● Exercise goal
Using the listing below, output only the lines from the one that contains "КАРЕТКА-КАРТРИДЖ 119/27ММ NECO" through the one that contains "тут мелиорации (Минск)", inclusive, exactly as given and without images.

● Source records
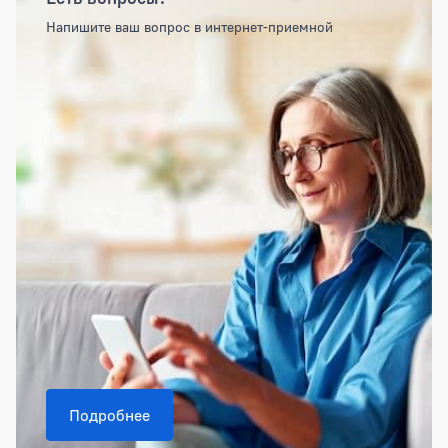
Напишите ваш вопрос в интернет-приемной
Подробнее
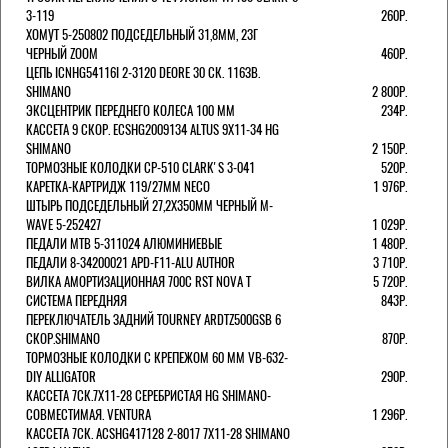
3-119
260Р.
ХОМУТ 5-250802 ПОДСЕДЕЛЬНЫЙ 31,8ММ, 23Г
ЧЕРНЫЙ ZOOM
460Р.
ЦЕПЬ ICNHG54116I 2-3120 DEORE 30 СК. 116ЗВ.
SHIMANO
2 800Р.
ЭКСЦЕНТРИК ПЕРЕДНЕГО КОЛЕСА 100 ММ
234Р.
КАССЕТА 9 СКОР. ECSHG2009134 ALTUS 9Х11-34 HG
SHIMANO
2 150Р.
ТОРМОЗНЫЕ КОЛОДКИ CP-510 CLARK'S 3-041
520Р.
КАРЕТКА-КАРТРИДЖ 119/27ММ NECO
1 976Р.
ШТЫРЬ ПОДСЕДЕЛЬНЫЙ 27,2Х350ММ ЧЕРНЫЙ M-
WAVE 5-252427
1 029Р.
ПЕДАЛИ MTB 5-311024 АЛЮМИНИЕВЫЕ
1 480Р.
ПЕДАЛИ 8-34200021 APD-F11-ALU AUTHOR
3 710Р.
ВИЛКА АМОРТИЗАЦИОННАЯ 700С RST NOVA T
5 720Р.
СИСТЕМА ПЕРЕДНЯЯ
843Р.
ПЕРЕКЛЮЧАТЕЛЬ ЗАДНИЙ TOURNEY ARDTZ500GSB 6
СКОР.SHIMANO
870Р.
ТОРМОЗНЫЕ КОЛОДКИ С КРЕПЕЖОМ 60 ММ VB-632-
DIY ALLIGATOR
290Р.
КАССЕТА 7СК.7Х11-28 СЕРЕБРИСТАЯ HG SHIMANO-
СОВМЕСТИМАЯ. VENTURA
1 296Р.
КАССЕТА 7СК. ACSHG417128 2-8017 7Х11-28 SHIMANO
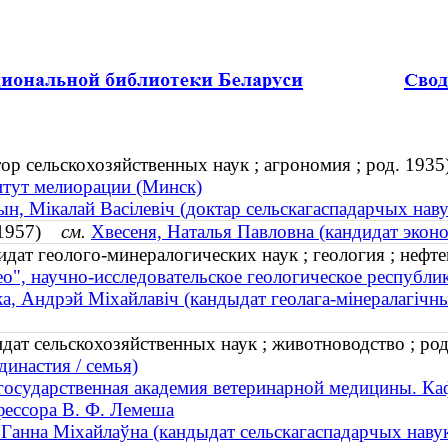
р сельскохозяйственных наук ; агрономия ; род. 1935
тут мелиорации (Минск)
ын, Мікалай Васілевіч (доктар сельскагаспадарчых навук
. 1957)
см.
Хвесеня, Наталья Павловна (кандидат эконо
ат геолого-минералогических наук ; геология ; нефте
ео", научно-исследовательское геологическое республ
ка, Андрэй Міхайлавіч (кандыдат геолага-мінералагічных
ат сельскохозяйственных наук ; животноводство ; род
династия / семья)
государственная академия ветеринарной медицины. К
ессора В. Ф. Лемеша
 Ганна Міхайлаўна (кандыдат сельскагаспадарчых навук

--

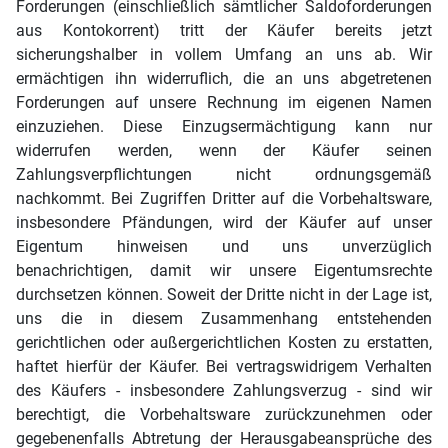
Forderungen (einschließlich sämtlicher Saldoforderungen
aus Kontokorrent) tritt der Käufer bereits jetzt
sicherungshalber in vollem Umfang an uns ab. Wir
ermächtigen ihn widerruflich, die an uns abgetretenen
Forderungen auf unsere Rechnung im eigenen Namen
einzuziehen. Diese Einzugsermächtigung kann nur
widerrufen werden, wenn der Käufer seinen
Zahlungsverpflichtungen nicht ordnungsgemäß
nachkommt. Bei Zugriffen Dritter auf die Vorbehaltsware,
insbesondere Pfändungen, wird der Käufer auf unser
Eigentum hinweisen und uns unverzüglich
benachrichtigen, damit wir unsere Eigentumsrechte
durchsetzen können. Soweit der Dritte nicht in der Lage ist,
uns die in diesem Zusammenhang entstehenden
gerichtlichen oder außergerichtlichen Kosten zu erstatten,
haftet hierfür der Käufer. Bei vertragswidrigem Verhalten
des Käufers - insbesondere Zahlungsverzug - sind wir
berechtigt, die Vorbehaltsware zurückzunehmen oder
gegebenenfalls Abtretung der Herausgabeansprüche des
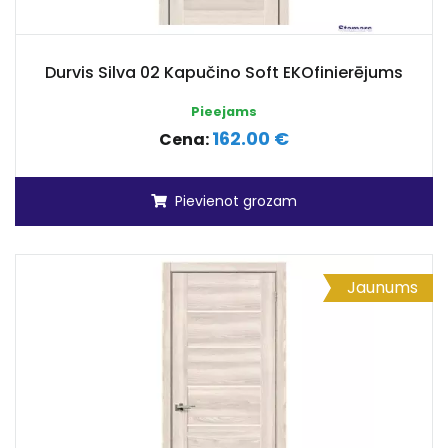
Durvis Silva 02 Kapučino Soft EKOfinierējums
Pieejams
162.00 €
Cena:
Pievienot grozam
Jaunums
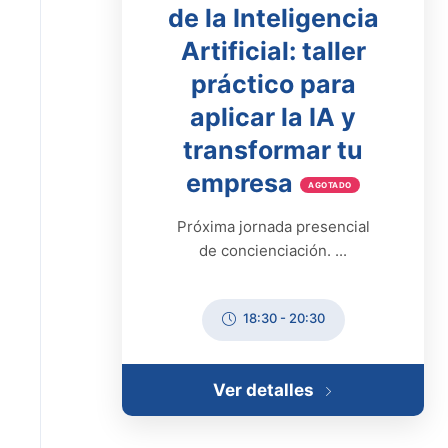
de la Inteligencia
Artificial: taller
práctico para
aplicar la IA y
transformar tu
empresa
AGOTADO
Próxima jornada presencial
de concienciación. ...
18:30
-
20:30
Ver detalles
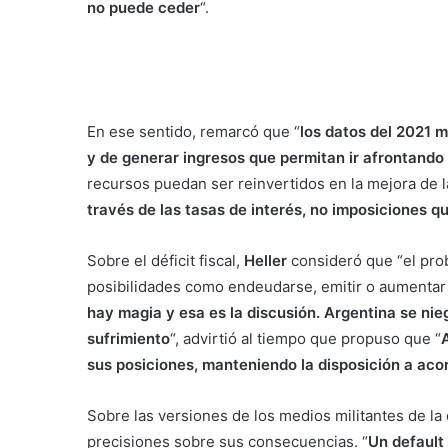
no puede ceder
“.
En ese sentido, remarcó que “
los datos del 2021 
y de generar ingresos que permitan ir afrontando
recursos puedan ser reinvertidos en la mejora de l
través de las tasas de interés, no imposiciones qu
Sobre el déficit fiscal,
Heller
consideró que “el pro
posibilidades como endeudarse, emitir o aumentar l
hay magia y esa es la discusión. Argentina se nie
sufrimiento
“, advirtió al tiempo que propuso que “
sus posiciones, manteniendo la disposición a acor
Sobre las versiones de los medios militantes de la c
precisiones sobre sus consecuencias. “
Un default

---

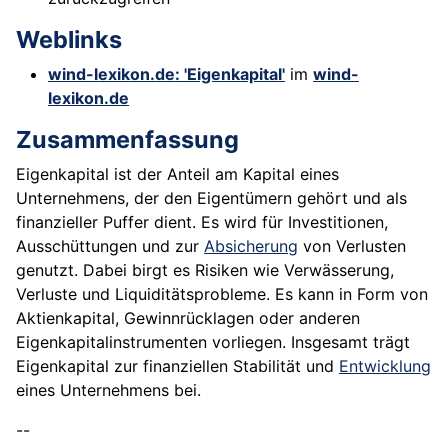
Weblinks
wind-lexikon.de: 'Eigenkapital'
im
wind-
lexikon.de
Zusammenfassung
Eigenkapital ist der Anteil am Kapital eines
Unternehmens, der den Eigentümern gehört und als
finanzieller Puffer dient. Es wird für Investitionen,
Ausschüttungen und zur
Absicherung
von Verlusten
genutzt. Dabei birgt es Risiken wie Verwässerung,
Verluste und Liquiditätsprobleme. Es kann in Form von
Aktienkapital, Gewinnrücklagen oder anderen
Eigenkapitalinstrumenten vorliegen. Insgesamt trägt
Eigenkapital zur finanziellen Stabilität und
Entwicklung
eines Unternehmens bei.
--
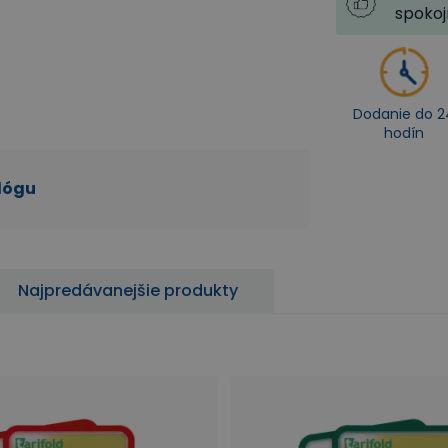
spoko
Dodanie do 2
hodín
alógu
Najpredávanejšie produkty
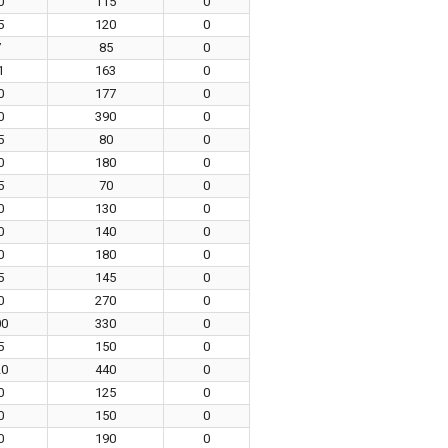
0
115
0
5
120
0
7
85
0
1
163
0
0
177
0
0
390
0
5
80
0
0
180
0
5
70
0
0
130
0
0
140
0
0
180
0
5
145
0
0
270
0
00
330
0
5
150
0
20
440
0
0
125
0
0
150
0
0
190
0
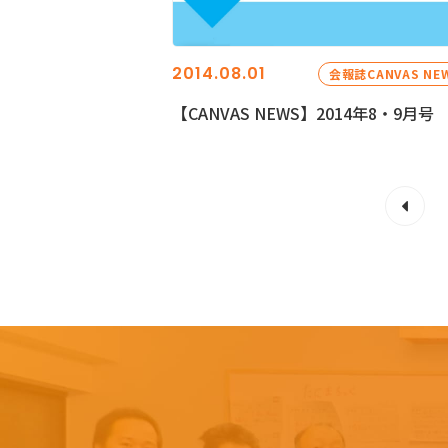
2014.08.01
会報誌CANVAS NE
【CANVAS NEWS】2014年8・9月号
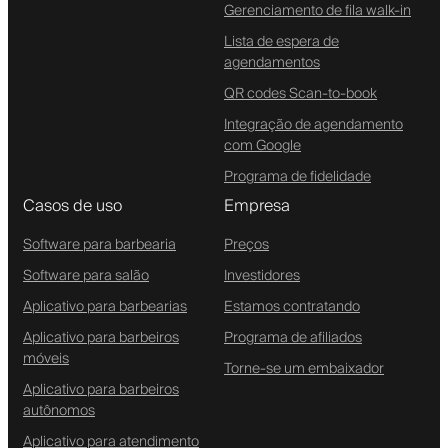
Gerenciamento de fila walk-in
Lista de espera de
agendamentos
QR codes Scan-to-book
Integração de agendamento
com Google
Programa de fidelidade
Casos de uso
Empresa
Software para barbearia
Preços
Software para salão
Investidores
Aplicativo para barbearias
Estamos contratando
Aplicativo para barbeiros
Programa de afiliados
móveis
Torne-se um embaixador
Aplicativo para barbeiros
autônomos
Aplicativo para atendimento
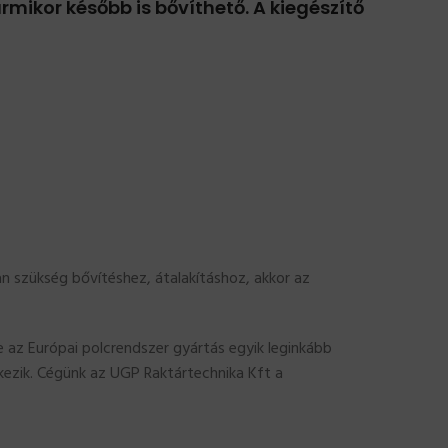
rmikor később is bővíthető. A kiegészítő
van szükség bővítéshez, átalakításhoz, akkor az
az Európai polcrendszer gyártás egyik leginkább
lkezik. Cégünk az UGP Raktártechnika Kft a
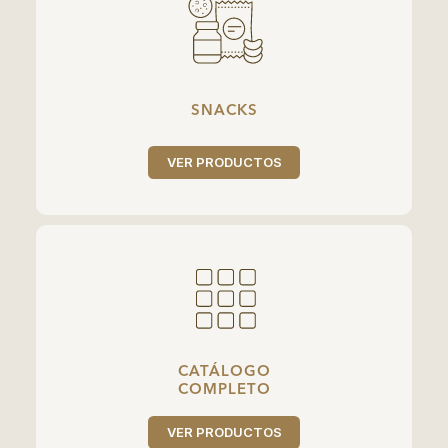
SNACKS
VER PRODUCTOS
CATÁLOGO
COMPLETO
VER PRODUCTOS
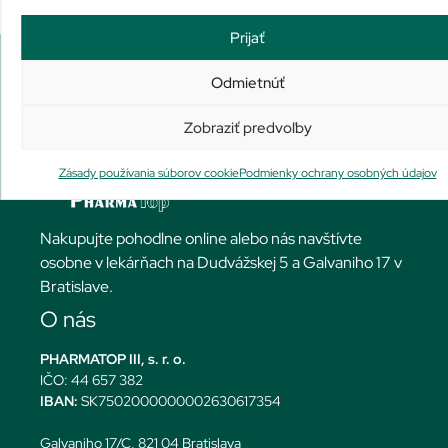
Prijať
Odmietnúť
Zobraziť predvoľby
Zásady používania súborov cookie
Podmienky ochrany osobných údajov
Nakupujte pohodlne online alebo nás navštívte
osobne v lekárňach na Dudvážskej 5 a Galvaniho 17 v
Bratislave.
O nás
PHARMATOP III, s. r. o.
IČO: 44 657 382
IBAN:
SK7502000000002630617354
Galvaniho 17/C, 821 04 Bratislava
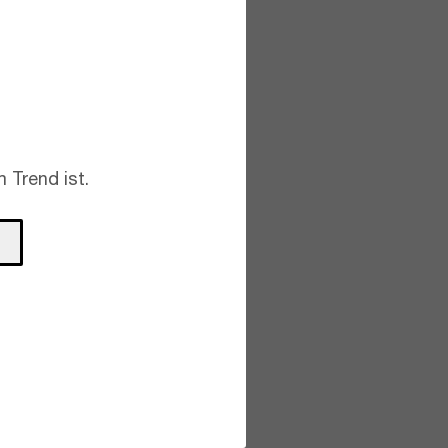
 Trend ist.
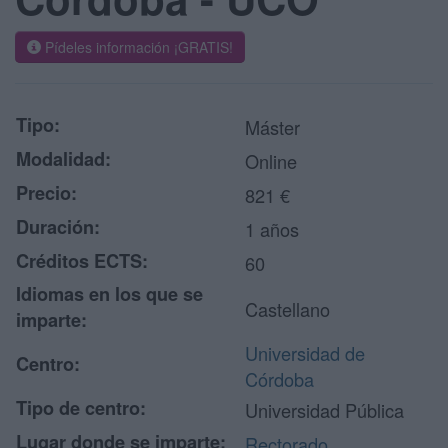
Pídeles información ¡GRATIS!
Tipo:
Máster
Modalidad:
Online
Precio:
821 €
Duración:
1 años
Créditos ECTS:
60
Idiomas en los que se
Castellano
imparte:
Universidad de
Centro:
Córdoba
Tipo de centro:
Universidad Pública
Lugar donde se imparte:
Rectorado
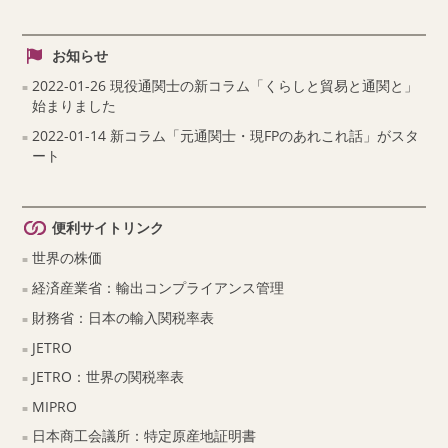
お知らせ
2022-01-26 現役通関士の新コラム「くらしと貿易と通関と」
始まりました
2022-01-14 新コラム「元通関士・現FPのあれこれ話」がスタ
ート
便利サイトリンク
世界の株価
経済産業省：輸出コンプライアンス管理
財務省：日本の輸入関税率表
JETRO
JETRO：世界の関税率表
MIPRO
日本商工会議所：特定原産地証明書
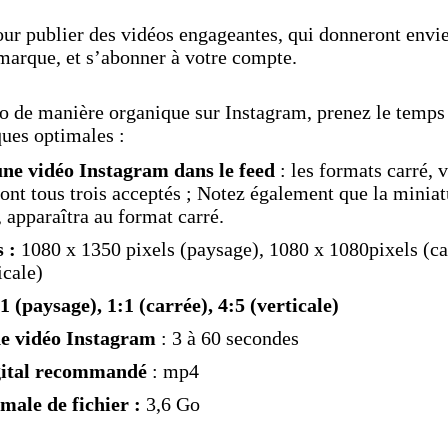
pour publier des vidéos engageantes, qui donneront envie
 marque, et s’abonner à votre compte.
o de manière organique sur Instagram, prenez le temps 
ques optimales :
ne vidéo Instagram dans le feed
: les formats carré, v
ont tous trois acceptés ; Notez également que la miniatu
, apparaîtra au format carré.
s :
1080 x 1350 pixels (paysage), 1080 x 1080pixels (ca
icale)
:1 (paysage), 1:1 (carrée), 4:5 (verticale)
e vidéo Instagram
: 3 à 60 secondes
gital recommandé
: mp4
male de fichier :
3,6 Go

● Answer to this exercise
КАРЕТКА-КАРТРИДЖ 119/27ММ NECO
1 976Р.
ШТЫРЬ ПОДСЕДЕЛЬНЫЙ 27,2Х350ММ ЧЕРНЫЙ M-
WAVE 5-252427
1 029Р.
ПЕДАЛИ MTB 5-311024 АЛЮМИНИЕВЫЕ
1 480Р.
ПЕДАЛИ 8-34200021 APD-F11-ALU AUTHOR
3 710Р.
ВИЛКА АМОРТИЗАЦИОННАЯ 700С RST NOVA T
5 720Р.
СИСТЕМА ПЕРЕДНЯЯ
843Р.
ПЕРЕКЛЮЧАТЕЛЬ ЗАДНИЙ TOURNEY ARDTZ500GSB 6
СКОР.SHIMANO
870Р.
ТОРМОЗНЫЕ КОЛОДКИ С КРЕПЕЖОМ 60 ММ VB-632-
DIY ALLIGATOR
290Р.
КАССЕТА 7СК.7Х11-28 СЕРЕБРИСТАЯ HG SHIMANO-
СОВМЕСТИМАЯ. VENTURA
1 296Р.
КАССЕТА 7СК. ACSHG417128 2-8017 7Х11-28 SHIMANO
р сельскохозяйственных наук ; агрономия ; род. 1935
тут мелиорации (Минск)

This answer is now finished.